Comment Re:Why did that need AI? (Score 1) 71
Oh, and I forgot to include the "why". TL/DR: it just works better.
To form a latent, the network fundamentally has to learn correlations, in order to be able to accurately compress and then decompress the information in its input space. Due to the limited size of the pinch, you simply can't store every possible data-space representation of a given input. The encoding down to these vectors must persist despite the sort of "real-world" variations that occur in the input space.
Within the latent space (latents are vectors), you can think of individual subconcepts as being directions with in the latent space. In the "king" / "queen" case, for example, adding "man" times some scalar shifts you forward and backwards along degrees of masculinity. In the case of a spectrum, these vectors represent various fundamental molecular properties of the material being scanned. By computing the cosine distance vs. known entries in the vector db and picking the most similar entries, you are in effect minimizing the distance between the molecular properties of the samples.
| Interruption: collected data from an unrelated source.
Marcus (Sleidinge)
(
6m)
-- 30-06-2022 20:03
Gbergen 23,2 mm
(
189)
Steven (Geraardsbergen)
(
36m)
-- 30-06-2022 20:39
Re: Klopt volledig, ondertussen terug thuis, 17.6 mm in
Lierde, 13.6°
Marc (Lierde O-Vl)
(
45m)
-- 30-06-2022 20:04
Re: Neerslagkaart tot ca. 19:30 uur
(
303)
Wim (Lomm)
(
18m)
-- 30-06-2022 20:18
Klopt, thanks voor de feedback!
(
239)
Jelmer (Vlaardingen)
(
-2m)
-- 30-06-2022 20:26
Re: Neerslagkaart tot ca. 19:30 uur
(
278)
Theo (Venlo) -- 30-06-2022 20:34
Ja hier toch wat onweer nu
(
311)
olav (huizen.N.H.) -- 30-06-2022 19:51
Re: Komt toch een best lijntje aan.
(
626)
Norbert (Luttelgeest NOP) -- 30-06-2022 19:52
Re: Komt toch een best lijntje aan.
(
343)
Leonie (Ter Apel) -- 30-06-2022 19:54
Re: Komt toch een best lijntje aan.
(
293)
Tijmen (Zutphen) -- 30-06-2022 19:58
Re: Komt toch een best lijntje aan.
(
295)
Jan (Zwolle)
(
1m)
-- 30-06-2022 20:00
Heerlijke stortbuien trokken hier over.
By contrast, you certainly CAN minimize distances in data space! The problem is that data space lacks correlations. Two things being physically similar in data space doesn't actually mean that much if the things that are different are extremely definitionally-critical aspects. By contrast, definitionally-critical aspects inherently become a key part of vector encoding. Trying to work in text space, for example, a distance algorithm might declare that "king" and "kingdom" are textually similar, but "queen" does not appear at all similar to it. But it's fundamentally similar in vector space.